TO DO: Within the listing that follows, reproduce exactly the lines starting at the line with "Федеральным зако" and ending at the line with "Constructors", inclusive, and only those. Pictures are dropped.

EXTRACTED DATA:
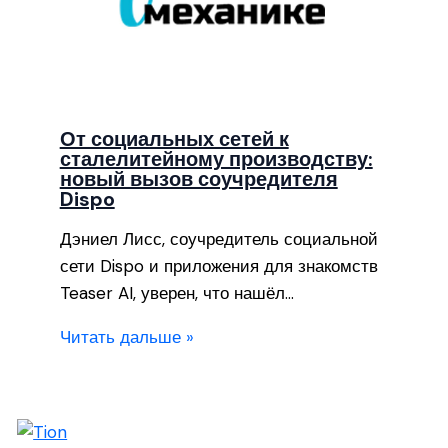
От социальных сетей к
сталелитейному производству:
новый вызов соучредителя
Dispo
Дэниел Лисс, соучредитель социальной
сети Dispo и приложения для знакомств
Teaser AI, уверен, что нашёл…
Читать дальше »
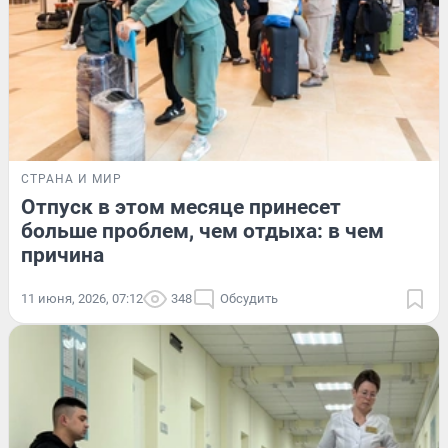
СТРАНА И МИР
Отпуск в этом месяце принесет
больше проблем, чем отдыха: в чем
причина
11 июня, 2026, 07:12
348
Обсудить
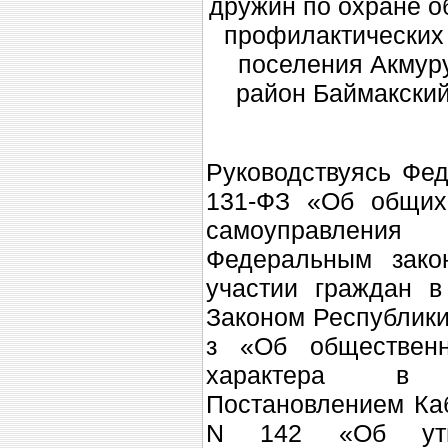
дружин по охране о
профилактических 
поселения Акмур
район Баймакский
Руководствуясь Фед
131-ФЗ «Об общих 
самоуправлени
Федеральным зако
участии граждан в
Законом Республики
з «Об общественн
характера в Р
Постановлением Каб
N 142 «Об утве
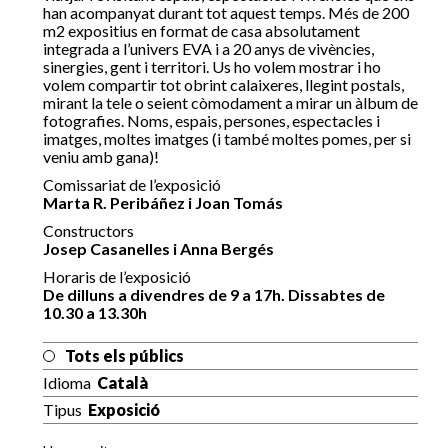
han acompanyat durant tot aquest temps. Més de 200
m2 expositius en format de casa absolutament
integrada a l’univers EVA i a 20 anys de vivències,
sinergies, gent i territori. Us ho volem mostrar i ho
volem compartir tot obrint calaixeres, llegint postals,
mirant la tele o seient còmodament a mirar un àlbum de
fotografies. Noms, espais, persones, espectacles i
imatges, moltes imatges (i també moltes pomes, per si
veniu amb gana)!
Comissariat de l’exposició
Marta R. Peribáñez i Joan Tomás
Constructors
Josep Casanelles i Anna Bergés
Horaris de l’exposició
De dilluns a divendres de 9 a 17h. Dissabtes de
10.30 a 13.30h
Tots els públics
Idioma
Català
Tipus
Exposició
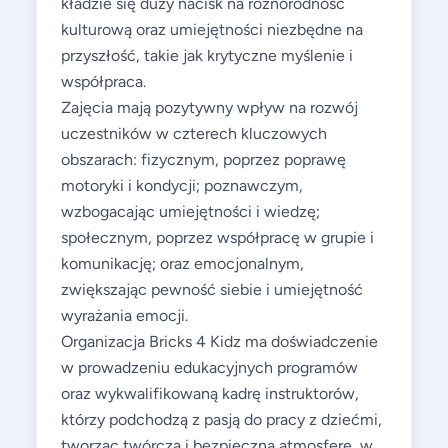
kładzie się duży nacisk na różnorodność
kulturową oraz umiejętności niezbędne na
przyszłość, takie jak krytyczne myślenie i
współpraca.
Zajęcia mają pozytywny wpływ na rozwój
uczestników w czterech kluczowych
obszarach: fizycznym, poprzez poprawę
motoryki i kondycji; poznawczym,
wzbogacając umiejętności i wiedzę;
społecznym, poprzez współpracę w grupie i
komunikację; oraz emocjonalnym,
zwiększając pewność siebie i umiejętność
wyrażania emocji.
Organizacja Bricks 4 Kidz ma doświadczenie
w prowadzeniu edukacyjnych programów
oraz wykwalifikowaną kadrę instruktorów,
którzy podchodzą z pasją do pracy z dziećmi,
tworząc twórczą i bezpieczną atmosferę, w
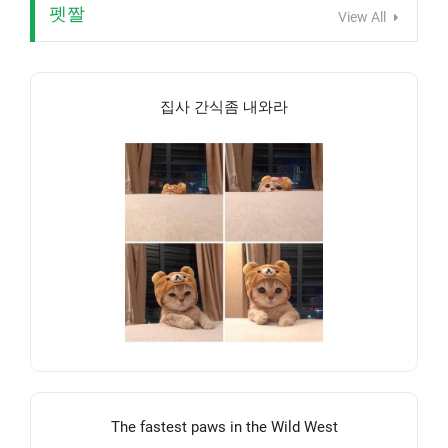
펫짤
View All
집사 간식좀 내와라
The fastest paws in the Wild West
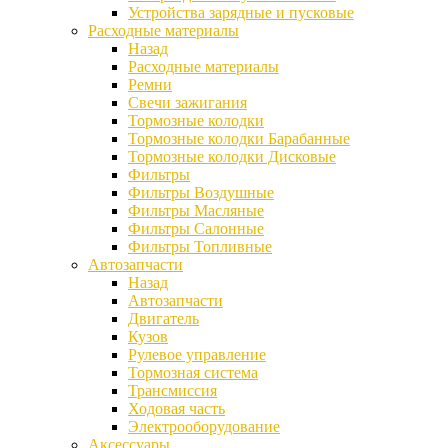
Устройства зарядные и пусковые
Расходные материалы
Назад
Расходные материалы
Ремни
Свечи зажигания
Тормозные колодки
Тормозные колодки Барабанные
Тормозные колодки Дисковые
Фильтры
Фильтры Воздушные
Фильтры Масляные
Фильтры Салонные
Фильтры Топливные
Автозапчасти
Назад
Автозапчасти
Двигатель
Кузов
Рулевое управление
Тормозная система
Трансмиссия
Ходовая часть
Электрооборудование
Аксессуары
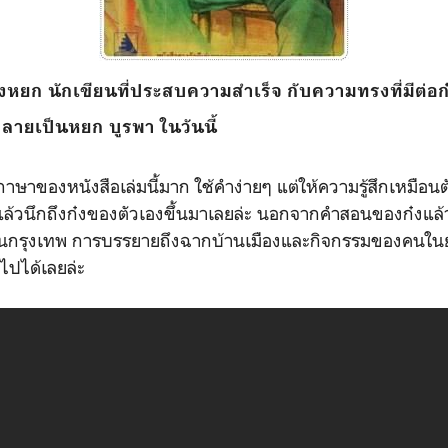
องหยก นักเขียนที่ประสบความสำเร็จ กับความทรงที่มีต่
กลายเป็นหยก บูรพา ในวันนี้
าษาของหนังสือเล่มนี้มาก ใช้คำง่ายๆ แต่ให้ความรู้สึกเหมือนตั
ล้วนึกถึงก๋งของตัวเองขึ้นมาเลยล่ะ นอกจากคำสอนของก๋งแล้ว ใ
นกรุงเทพ การบรรยายถึงฉากบ้านเมืองและกิจกรรมของคนในยุคน
บไปได้เลยล่ะ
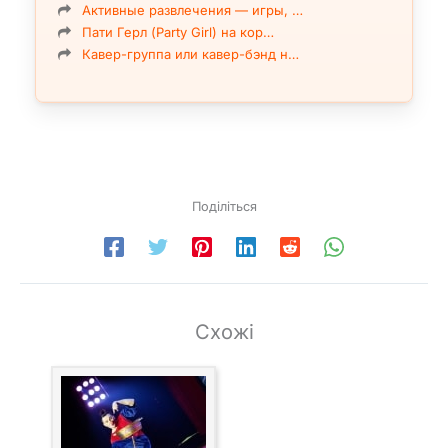
Активные развлечения — игры, …
Пати Герл (Party Girl) на кор…
Кавер-группа или кавер-бэнд н…
Поділіться
Схожі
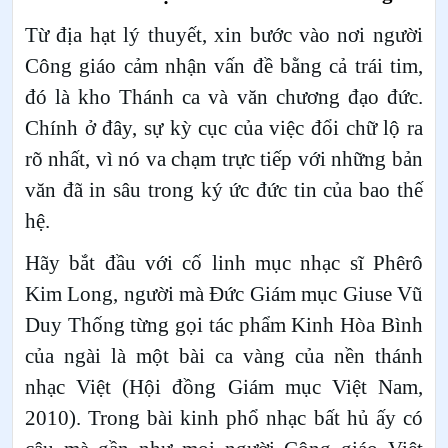
Từ địa hạt lý thuyết, xin bước vào nơi người
Công giáo cảm nhận vấn đề bằng cả trái tim,
đó là kho Thánh ca và văn chương đạo đức.
Chính ở đây, sự kỳ cục của việc đổi chữ lộ ra
rõ nhất, vì nó va chạm trực tiếp với những bản
văn đã in sâu trong ký ức đức tin của bao thế
hệ.
Hãy bắt đầu với cố linh mục nhạc sĩ Phêrô
Kim Long, người mà Đức Giám mục Giuse Vũ
Duy Thống từng gọi tác phẩm Kinh Hòa Bình
của ngài là một bài ca vàng của nền thánh
nhạc Việt (Hội đồng Giám mục Việt Nam,
2010). Trong bài kinh phổ nhạc bất hủ ấy có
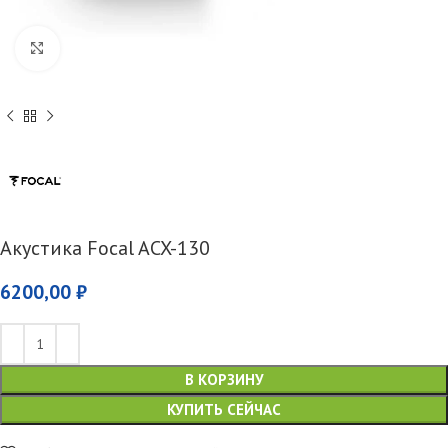
Увеличить
Акустика Focal ACX-130
6200,00
₽
В КОРЗИНУ
КУПИТЬ СЕЙЧАС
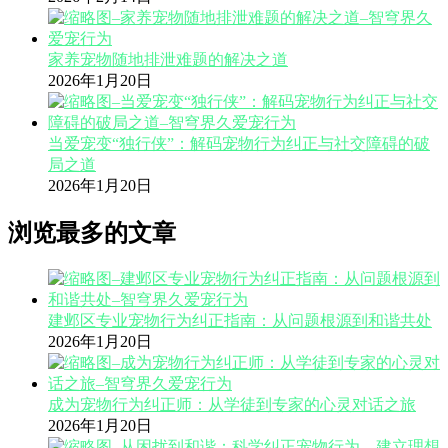
家养宠物随地排泄难题的解决之道
2026年1月20日
当爱宠变“独行侠”：解码宠物行为纠正与社交障碍的破
局之道
2026年1月20日
浏览最多的文章
建邺区专业宠物行为纠正指南：从问题根源到和谐共处
2026年1月20日
成为宠物行为纠正师：从学徒到专家的心灵对话之旅
2026年1月20日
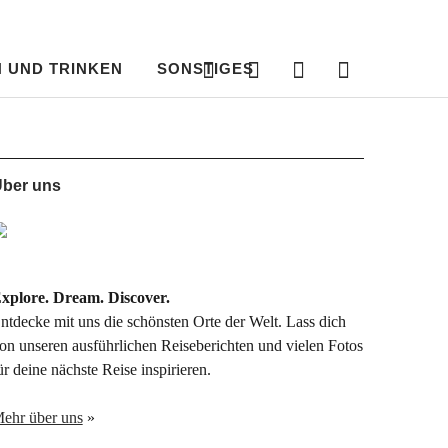
Instagram
RSS
Bloglovin‘
Nachri
Feed
an
uns
 UND TRINKEN
SONSTIGES
Instagram
RSS
Bloglovin‘
Nachricht
Feed
an
uns
ber uns
xplore. Dream. Discover.
ntdecke mit uns die schönsten Orte der Welt. Lass dich
on unseren ausführlichen Reiseberichten und vielen Fotos
ür deine nächste Reise inspirieren.
ehr über uns
»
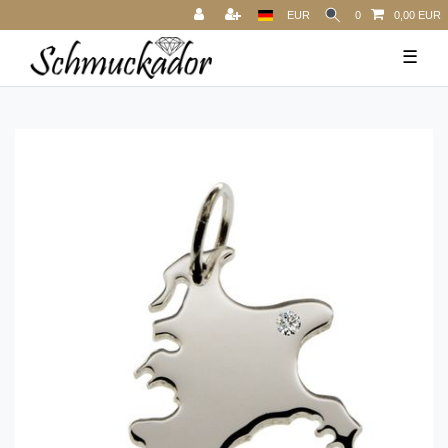
EUR
0
0,00 EUR
☰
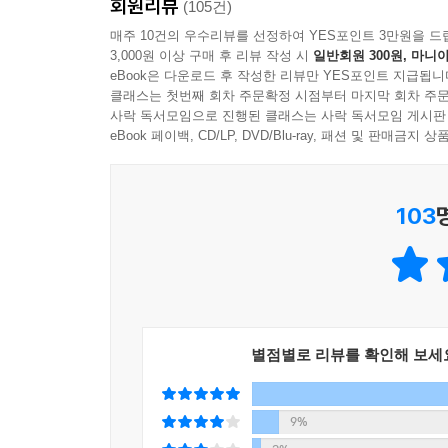
회원리뷰
(105건)
매주 10건의 우수리뷰를 선정하여 YES포인트 3만원을 드
3,000원 이상 구매 후 리뷰 작성 시
일반회원 300원, 마니아
eBook은 다운로드 후 작성한 리뷰만 YES포인트 지급됩니
클래스는 첫번째 회차 주문확정 시점부터 마지막 회차 주문
사락 독서모임으로 진행된 클래스는 사락 독서모임 게시판
eBook 페이백, CD/LP, DVD/Blu-ray, 패션 및 판매금
103
별점별로 리뷰를 확인해 보세
9%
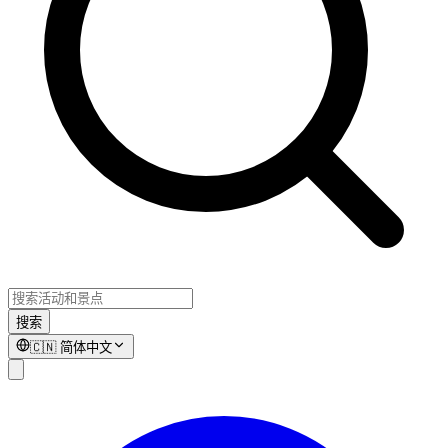
搜索
🇨🇳
简体中文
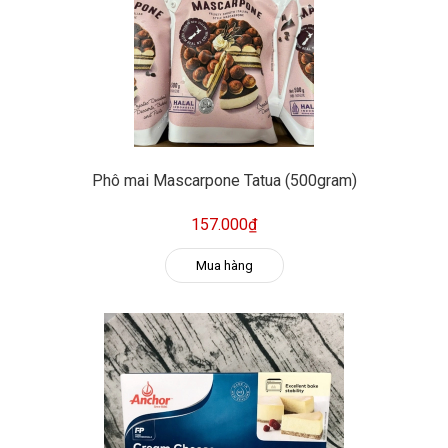
Phô mai Mascarpone Tatua (500gram)
157.000₫
Mua hàng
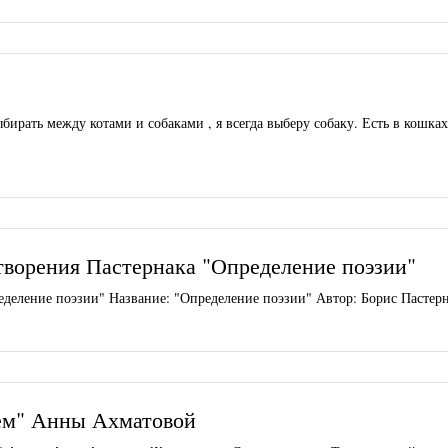
бирать между котами и собаками , я всегда выберу собаку. Есть в кошках
творения Пастернака "Определение поэзии"
деление поэзии" Название: "Определение поэзии" Автор: Борис Пастерна
ем" Анны Ахматовой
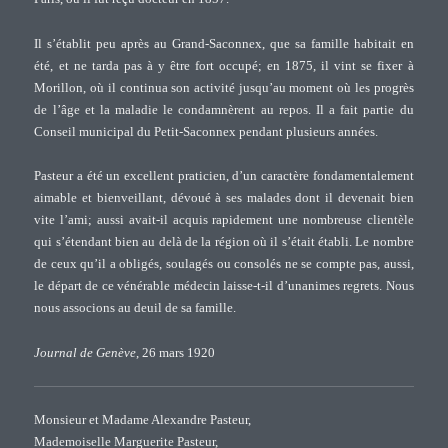
Il s’établit peu après au Grand-Saconnex, que sa famille habitait en
été, et ne tarda pas à y être fort occupé; en 1875, il vint se fixer à
Morillon, où il continua son activité jusqu’au moment où les progrès
de l’âge et la maladie le condamnèrent au repos. Il a fait partie du
Conseil municipal du Petit-Saconnex pendant plusieurs années.
Pasteur a été un excellent praticien, d’un caractère fondamentalement
aimable et bienveillant, dévoué à ses malades dont il devenait bien
vite l’ami; aussi avait-il acquis rapidement une nombreuse clientèle
qui s’étendant bien au delà de la région où il s’était établi. Le nombre
de ceux qu’il a obligés, soulagés ou consolés ne se compte pas, aussi,
le départ de ce vénérable médecin laisse-t-il d’unanimes regrets. Nous
nous associons au deuil de sa famille.
Journal de Genève
, 26 mars 1920
Monsieur et Madame Alexandre Pasteur,
Mademoiselle Marguerite Pasteur,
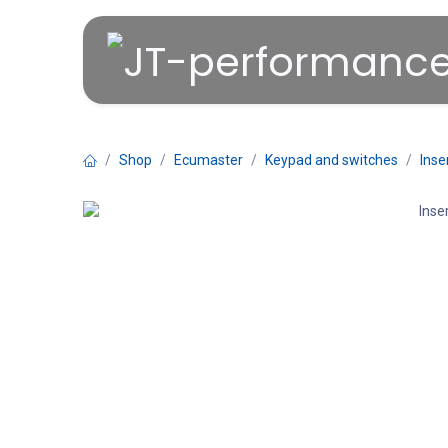
Overslaan naar inhoud
Shop
Ecumaster
Keypad and switches
Inse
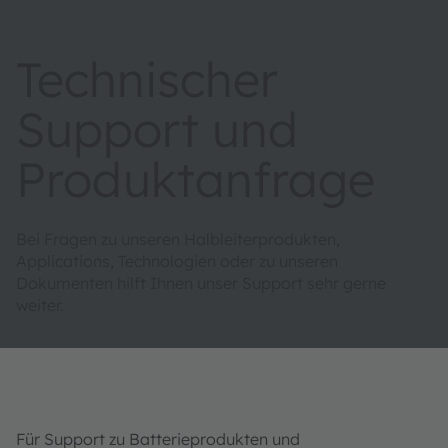
Technischer
Support und
Produktanfrage
Bei Fragen zu unseren Halbleiterprodukten,
Applications, Technologien oder zu unseren
Dokumenten hilft Ihnen unser Support sehr gerne
weiter.
Für Support zu Batterieprodukten und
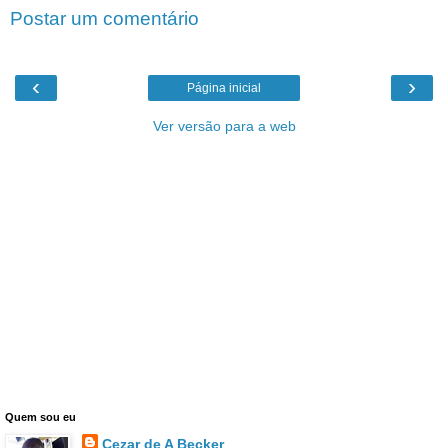
Postar um comentário
‹
›
Página inicial
Ver versão para a web
Quem sou eu
Cezar de A Becker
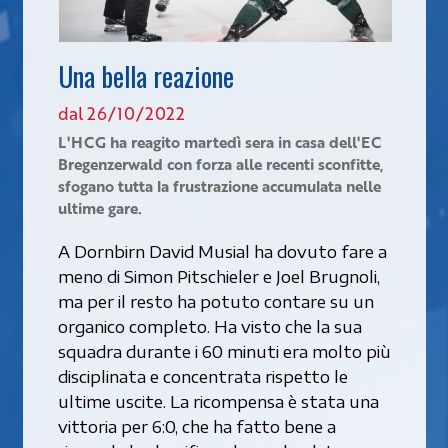
Una bella reazione
dal 26/10/2022
L'HCG ha reagito martedì sera in casa dell'EC
Bregenzerwald con forza alle recenti sconfitte,
sfogano tutta la frustrazione accumulata nelle
ultime gare.
A Dornbirn David Musial ha dovuto fare a
meno di Simon Pitschieler e Joel Brugnoli,
ma per il resto ha potuto contare su un
organico completo. Ha visto che la sua
squadra durante i 60 minuti era molto più
disciplinata e concentrata rispetto le
ultime uscite. La ricompensa è stata una
vittoria per 6:0, che ha fatto bene a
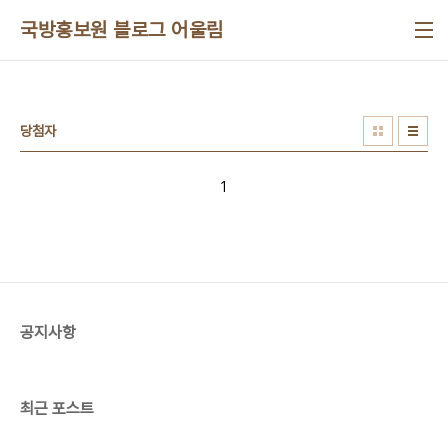
본문 바로가기
국방홍보원 블로그 어울림
당첨자
1
공지사항
최근 포스트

WRITTEN ANSWER:
Федеральным зако
участии граждан в
Законом Республики
з «Об общественн
характера в Р
Постановлением Каб
N 142 «Об утве
han acompanyat durant tot aquest temps. Més de 200
m2 expositius en format de casa absolutament
integrada a l’univers EVA i a 20 anys de vivències,
sinergies, gent i territori. Us ho volem mostrar i ho
volem compartir tot obrint calaixeres, llegint postals,
mirant la tele o seient còmodament a mirar un àlbum de
fotografies. Noms, espais, persones, espectacles i
imatges, moltes imatges (i també moltes pomes, per si
veniu amb gana)!
Comissariat de l’exposició
Marta R. Peribáñez i Joan Tomás
Constructors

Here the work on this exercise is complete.